If we could generate arrays of random length filled with random integers this would save a lot of work. This is exactly what property-based testing does, for example when testing a new sort algorithm there will be automatically created hundreds of different arrays, then the SUT will be executed. To verify the Output of the sort function there is now no need to execute another sort function and compare the two arrays with each other as we did in the Unit test. Instead, there will be defined Properties that hold for every possible input.

For this given example good properties would be:

  • The length before and after sort will stay the same
  • Sorting the Array twice will lead to the same Result
  • Every item in the sorted array must be smaller than its successor

These properties are implemented in JavaScript using the awesome framework fast-Check below.

test("sortIsCorrectlySorting", () => {
  fc.assert(
    fc.property(fc.array(fc.integer()), array => {
      var sorted = sort(array);
      // The length before and after sort will stay the same
      expect(sorted).toHaveLength(array.length);
      // Sorting the Array twice will lead to the same Result
      expect(arrayEquals(sorted, sort(sorted))).toBe(true);
      // Every item in the sorted array must be smaller than its successor
      sorted.foreach(item => {
        expect(item).toBeLessThanOrEqual(sorted[sorted.findIndex(item) + 1]);
      });
    })
  );
});

These tests are a bit longer than the unit tests from above but the biggest difference is that there is no actual array created. That means each test is independent of the type of input. Do you also need to sort floating point numbers? No problem, just replace fc.integer() with fc.float() in the generator. With unit testing, you probably had to rewrite the arrange part of each test.

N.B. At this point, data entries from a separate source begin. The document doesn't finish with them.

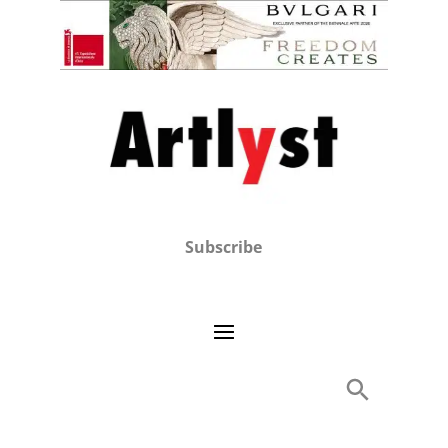
Subscribe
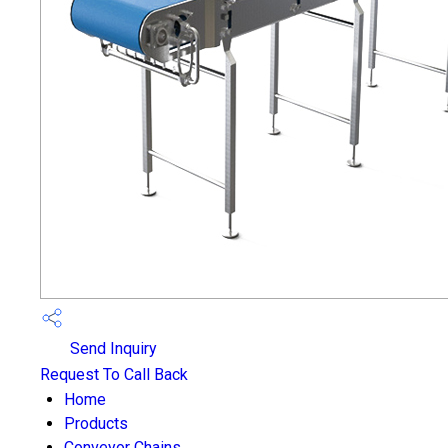
Send Inquiry
Request To Call Back
Home
Products
Conveyor Chains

Another advantage is that this code will execute hundreds of times, each time with different input data.

Revisiting the clock building not time telling analogy from my introduction, of course, building the clock takes longer than telling the time, but in a long run, it is way faster giving someone this clock than telling the time every time.

How to find an error?

But what is if a test case fails? With so many test runs with different data, how can I find an Input that caused the error?

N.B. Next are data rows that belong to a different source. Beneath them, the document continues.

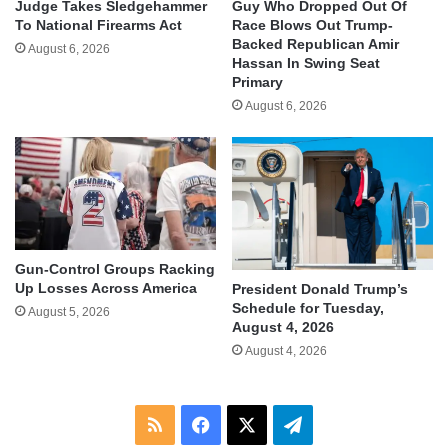
Judge Takes Sledgehammer
Guy Who Dropped Out Of
To National Firearms Act
Race Blows Out Trump-
Backed Republican Amir
August 6, 2026
Hassan In Swing Seat
Primary
August 6, 2026
Gun-Control Groups Racking
Up Losses Across America
President Donald Trump’s
Schedule for Tuesday,
August 5, 2026
August 4, 2026
August 4, 2026
RSS
Facebook
X
Telegram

If a test case fails the failing output of the test case will be minimized to a minimal failing test case and as always the line in where the test case failed. This process is called shrinking and is giving the developer the possibility to reproduce the failing test case and to find the bug that caused the error. Many frameworks like fast check also provide the possibility to reproduce the test with the same failing test case. For the sort example, you will get the smallest array where the test failed. The shrinking process is similar to delta debugging [14], which searches for a minimal input of a failing test case.

Conclusion

When it comes to testing, unit testing is like asking for the time, property-based testing is having a watch and no testing is like being somewhere alone without a clock. You can roughly estimate the time but no one knows if the estimation was right.

Property-based testing is also a very effective way to get strong test data since you do not have to write it on your own. Think about the time it takes to provide a unit test with all the data it needs. With property-based testing, you just provide the structure of your data and the frameworks will handle the rest, hundreds of tests with different data will be executed and you will get confidence that your code works for any case.